Prefeito vai prestar contas depois de nota de repúdio na mesma semana – Foto: aquivo DG

O prefeito Sandro Mabel vai prestar contas sobre o segundo quadrimestre de 2025 nesta quinta-feira (2) na Câmara Municipal de Goiânia em clima de suspense sobre como será recebido na mesma semana em que foi aprovada nota de repúdio contra declarações dele.
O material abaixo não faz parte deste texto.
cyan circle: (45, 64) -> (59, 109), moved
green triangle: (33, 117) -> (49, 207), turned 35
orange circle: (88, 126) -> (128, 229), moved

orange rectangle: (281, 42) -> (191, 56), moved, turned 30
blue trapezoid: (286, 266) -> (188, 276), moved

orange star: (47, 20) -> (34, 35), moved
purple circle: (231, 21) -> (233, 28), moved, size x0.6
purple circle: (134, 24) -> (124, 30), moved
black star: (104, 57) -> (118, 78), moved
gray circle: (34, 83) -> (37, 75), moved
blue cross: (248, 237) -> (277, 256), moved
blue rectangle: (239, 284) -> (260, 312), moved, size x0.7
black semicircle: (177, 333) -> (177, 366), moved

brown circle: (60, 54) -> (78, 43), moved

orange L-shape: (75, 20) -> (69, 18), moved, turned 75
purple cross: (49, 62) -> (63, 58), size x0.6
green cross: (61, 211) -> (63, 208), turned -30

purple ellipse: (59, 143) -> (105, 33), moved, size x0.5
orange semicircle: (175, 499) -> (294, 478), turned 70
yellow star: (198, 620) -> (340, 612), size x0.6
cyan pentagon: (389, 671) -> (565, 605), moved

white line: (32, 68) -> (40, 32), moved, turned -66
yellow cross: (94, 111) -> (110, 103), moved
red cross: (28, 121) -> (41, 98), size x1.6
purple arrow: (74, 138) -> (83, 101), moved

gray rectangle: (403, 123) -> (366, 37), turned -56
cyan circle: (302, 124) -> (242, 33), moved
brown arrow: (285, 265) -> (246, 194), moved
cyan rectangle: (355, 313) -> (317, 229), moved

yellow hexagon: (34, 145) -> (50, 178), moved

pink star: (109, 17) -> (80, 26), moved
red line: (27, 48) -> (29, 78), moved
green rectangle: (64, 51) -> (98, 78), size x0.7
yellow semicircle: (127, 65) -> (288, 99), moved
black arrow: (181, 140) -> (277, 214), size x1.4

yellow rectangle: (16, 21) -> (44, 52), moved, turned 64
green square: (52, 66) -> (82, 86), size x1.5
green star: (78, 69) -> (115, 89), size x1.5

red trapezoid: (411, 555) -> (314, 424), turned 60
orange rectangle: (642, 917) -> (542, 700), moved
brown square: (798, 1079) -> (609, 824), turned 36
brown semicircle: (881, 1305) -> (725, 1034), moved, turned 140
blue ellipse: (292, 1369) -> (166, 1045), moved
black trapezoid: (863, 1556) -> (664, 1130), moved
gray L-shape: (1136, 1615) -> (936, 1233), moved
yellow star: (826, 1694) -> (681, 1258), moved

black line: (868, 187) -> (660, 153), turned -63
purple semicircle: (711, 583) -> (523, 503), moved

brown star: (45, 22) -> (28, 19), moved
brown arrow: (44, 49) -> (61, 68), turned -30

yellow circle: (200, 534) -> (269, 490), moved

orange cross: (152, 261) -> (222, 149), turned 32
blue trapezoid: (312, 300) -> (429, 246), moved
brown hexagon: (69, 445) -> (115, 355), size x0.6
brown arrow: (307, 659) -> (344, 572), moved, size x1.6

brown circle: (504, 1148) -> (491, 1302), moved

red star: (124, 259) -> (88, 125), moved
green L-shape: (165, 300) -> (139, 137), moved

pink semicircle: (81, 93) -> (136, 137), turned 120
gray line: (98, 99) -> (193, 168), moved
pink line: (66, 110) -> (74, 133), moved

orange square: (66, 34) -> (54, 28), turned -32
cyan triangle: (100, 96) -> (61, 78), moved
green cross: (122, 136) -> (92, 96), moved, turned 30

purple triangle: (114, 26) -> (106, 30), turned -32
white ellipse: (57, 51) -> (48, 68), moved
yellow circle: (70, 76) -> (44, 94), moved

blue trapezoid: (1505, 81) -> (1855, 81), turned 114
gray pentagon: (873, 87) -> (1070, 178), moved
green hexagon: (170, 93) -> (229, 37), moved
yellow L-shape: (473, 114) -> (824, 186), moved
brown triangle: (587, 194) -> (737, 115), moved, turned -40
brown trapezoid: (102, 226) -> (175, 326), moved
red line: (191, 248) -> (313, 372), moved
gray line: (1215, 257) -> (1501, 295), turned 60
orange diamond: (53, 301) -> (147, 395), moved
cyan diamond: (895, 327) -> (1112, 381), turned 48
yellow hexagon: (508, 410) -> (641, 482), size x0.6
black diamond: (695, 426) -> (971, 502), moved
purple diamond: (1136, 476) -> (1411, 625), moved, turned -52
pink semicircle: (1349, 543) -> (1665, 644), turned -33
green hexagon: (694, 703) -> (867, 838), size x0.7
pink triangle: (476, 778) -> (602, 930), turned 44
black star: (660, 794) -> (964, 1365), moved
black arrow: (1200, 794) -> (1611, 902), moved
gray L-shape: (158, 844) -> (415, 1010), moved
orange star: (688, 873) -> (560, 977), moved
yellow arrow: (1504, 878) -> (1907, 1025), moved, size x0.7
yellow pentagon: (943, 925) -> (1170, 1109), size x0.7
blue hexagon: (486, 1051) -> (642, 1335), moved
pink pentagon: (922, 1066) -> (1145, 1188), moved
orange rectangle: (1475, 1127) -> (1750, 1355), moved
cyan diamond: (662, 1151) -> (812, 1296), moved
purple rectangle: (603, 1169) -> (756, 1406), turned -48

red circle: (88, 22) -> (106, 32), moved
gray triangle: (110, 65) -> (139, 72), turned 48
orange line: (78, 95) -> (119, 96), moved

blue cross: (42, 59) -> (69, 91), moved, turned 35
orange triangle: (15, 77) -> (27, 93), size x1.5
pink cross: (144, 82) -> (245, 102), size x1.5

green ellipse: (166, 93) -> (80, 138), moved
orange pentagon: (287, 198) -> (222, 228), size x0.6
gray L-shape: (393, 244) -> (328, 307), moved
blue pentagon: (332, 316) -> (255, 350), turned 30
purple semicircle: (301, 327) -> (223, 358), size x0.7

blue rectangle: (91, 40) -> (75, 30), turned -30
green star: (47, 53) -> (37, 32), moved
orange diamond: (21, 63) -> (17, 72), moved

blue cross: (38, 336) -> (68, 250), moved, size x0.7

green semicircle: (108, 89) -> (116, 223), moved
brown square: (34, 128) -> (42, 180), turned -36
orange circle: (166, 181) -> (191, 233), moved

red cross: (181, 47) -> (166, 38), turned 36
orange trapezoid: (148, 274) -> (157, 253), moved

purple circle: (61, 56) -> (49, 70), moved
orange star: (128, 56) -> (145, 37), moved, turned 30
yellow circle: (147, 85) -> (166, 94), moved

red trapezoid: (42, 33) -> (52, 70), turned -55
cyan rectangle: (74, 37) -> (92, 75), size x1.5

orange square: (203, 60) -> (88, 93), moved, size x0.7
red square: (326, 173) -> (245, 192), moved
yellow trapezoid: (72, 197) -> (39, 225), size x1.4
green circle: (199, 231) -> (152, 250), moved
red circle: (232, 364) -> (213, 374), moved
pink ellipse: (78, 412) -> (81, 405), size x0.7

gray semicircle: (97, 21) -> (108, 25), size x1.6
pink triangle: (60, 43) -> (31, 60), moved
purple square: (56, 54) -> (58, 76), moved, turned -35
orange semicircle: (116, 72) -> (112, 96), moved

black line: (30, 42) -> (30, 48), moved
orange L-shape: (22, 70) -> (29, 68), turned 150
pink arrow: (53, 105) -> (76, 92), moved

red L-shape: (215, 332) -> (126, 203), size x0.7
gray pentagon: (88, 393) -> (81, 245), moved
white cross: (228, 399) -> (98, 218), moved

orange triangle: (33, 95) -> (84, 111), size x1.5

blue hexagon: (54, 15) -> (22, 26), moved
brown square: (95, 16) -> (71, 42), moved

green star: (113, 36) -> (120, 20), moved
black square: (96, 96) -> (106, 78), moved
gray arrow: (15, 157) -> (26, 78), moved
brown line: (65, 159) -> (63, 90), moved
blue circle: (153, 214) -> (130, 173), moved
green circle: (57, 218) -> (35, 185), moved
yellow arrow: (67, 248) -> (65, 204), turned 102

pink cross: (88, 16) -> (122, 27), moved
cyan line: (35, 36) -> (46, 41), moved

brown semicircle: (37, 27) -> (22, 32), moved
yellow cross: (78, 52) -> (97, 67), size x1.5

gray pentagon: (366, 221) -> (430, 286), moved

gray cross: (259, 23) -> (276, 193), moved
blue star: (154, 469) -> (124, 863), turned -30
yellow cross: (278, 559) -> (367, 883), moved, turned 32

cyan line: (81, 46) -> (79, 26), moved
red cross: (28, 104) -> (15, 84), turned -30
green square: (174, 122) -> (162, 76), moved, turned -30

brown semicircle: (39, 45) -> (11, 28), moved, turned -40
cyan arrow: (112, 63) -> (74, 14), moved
A presença foi confirmada na manhã dessa quarta-feira pelo Paço para ocorrer na sessão de quinta, a partir de 8h.

Mabel comparece em momento conturbado de insatisfação, envolvendo troca de líder, instalação de comissão de investigação (CEI da Limpa Gyn), derrubada de vetos, culminando com declarações polêmicas dele sobre vereadores e vice-versa.

A tudo isso, soma-se também a retirada da Lei de Diretrizes Orçamentárias (LDO) pelo prefeito esta semana, um dia antes do prazo limite para sua votação pela Câmara.

Ainda não se sabe se o prefeito vai encaminhar a proposta reajustada da LDO nesta quinta. Na Câmara existia essa expectativa entre vereadores nesta quarta-feira.

Nota de repúdio

Por outro lado, o prefeito vai ter que encarar a chamada “torta de climão” após declarações irônicas e “sugestivas” dele sobre a conduta política de parlamentares.

Entre os alvos mais destacados: Cabo Senna (PRD), presidente da Comissão Mista, que manteve a votação da LDO mesmo após a chegada do ofício de Mabel pedindo sua retirada da pauta; Igor Franco (MDB), que era o líder e desagradou o prefeito ao apoiar a CEI; e Lucas Vergílio (MDB), que foi o relator da LDO e manteve 12 emendas, desagradando Mabel – entre as emendas, uma reduz a margem para o Paço remanejar recursos da Lei Orçamentária Anual de 2026.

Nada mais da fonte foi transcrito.